Burnishing or Brightening powder?

by Debbie Davis
(Bristol, England)

My UK supplier sells both of these, for use with steel, ceramic or stainless steel shot. No extra detergent is advised. I am guessing that the 'burnish' would de-burr and the 'bright' would polish. No technical data on pH or chemicals is supplied. Have I bought a specialised jewellery cleaner/polisher, or just paid lots of money to replace dishwashing detergent?

Stacy's Answer:

Hi Debbie!

I don't think you made a bad choice. The dish soap method is very popular, but that doesn't mean something else out there isn't better. There are different burnishing and brightening powders available for rotary and vibratory tumblers depending upon the type of metal you are using them on. Burnishing powders are mixed with water and added to the stainless steel shot as a medium for tumbling. And there are different powder compounds to mix with water for brightening metals. I don't use them and so I have never checked into what they're made of or how well - or not - they work. (too much other information rattling around in my head and I've been happy with the method I use) Basically, the powders replace the dish soap.
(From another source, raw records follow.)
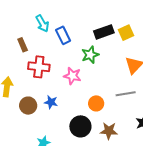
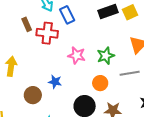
green star: (90, 55) -> (106, 56), moved
red cross: (39, 67) -> (47, 33), moved
brown circle: (28, 106) -> (33, 95), moved

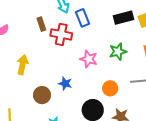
green star: (106, 56) -> (118, 52), moved

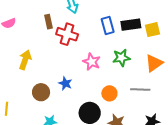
blue rectangle: (82, 18) -> (108, 26), moved

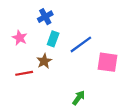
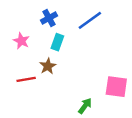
blue line: (81, 44) -> (90, 20), moved
pink square: (108, 62) -> (116, 87), moved

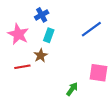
blue line: (90, 20) -> (91, 29), moved
pink star: (21, 41) -> (18, 34), size x1.5

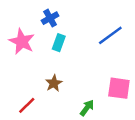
brown star: (41, 56) -> (54, 83), moved
red line: (22, 67) -> (27, 105), moved, turned -35

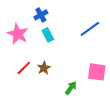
cyan rectangle: (59, 43) -> (48, 35), turned -48
red line: (27, 105) -> (24, 68), moved

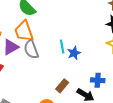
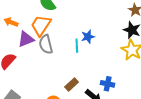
orange trapezoid: (24, 31) -> (41, 25), turned 45
blue star: (74, 53) -> (88, 37), moved

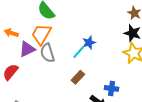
cyan line: (77, 46) -> (78, 52), turned 48
brown rectangle: (72, 85) -> (78, 77), moved

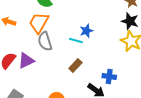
purple triangle: (27, 49) -> (26, 61), moved
cyan line: (78, 52) -> (76, 40), turned 64

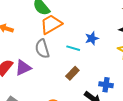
orange trapezoid: (39, 23) -> (51, 24), moved, turned 30
blue star: (86, 31) -> (92, 38), moved

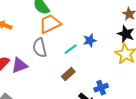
cyan line: (73, 48) -> (71, 49), turned -56
blue cross: (106, 85) -> (101, 88), turned -32

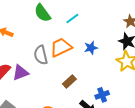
orange trapezoid: (50, 24) -> (61, 47), moved
cyan line: (71, 49) -> (72, 18), moved

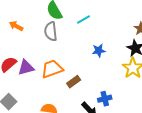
orange trapezoid: (61, 47) -> (52, 69), moved
gray semicircle: (41, 55) -> (51, 31), moved

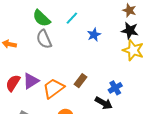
blue star: (99, 51) -> (94, 35), moved
orange trapezoid: (52, 69) -> (53, 88), moved

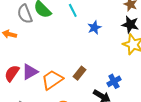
cyan line: (72, 18) -> (73, 10), turned -72
gray semicircle: (44, 39) -> (25, 14), moved

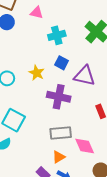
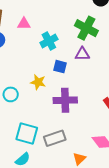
purple triangle: (85, 76) -> (82, 54), moved, size x0.7
gray rectangle: (61, 133) -> (55, 138), moved

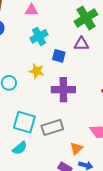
pink triangle: (24, 24) -> (31, 10), moved
green cross: (86, 28) -> (86, 18), turned 30
cyan cross: (49, 41) -> (39, 36), moved

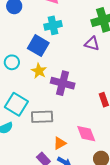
blue square: (59, 56) -> (38, 46), moved, size x1.5
yellow star: (37, 71) -> (39, 71), moved

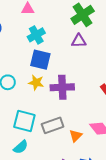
blue square: (38, 46) -> (40, 60), moved
orange triangle: (60, 143) -> (76, 136), moved

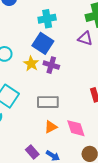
purple cross: (62, 87) -> (51, 65), moved, size x0.7
gray rectangle: (53, 125) -> (48, 102), moved

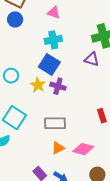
pink diamond: (76, 128) -> (83, 149), turned -55

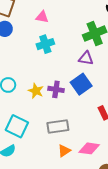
blue square: (49, 65) -> (81, 84), moved, turned 30

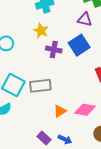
yellow star: (36, 91) -> (41, 31), moved
gray rectangle: (58, 126) -> (40, 86), moved

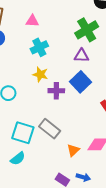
gray rectangle: (40, 86) -> (50, 129), turned 55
Folks seem to like the results but I cannot speak from experience never having used them. I do not know if they are better than or less effective than dish soap/water. I would be interested to know how you find the brand you bought to work versus the old dish soap and water method. Most of these powders seem relatively inexpensive as you use only a little at a time, so hopefully, you did not do too bad with the purchase. And, if the results are better? Well worth the purchase price!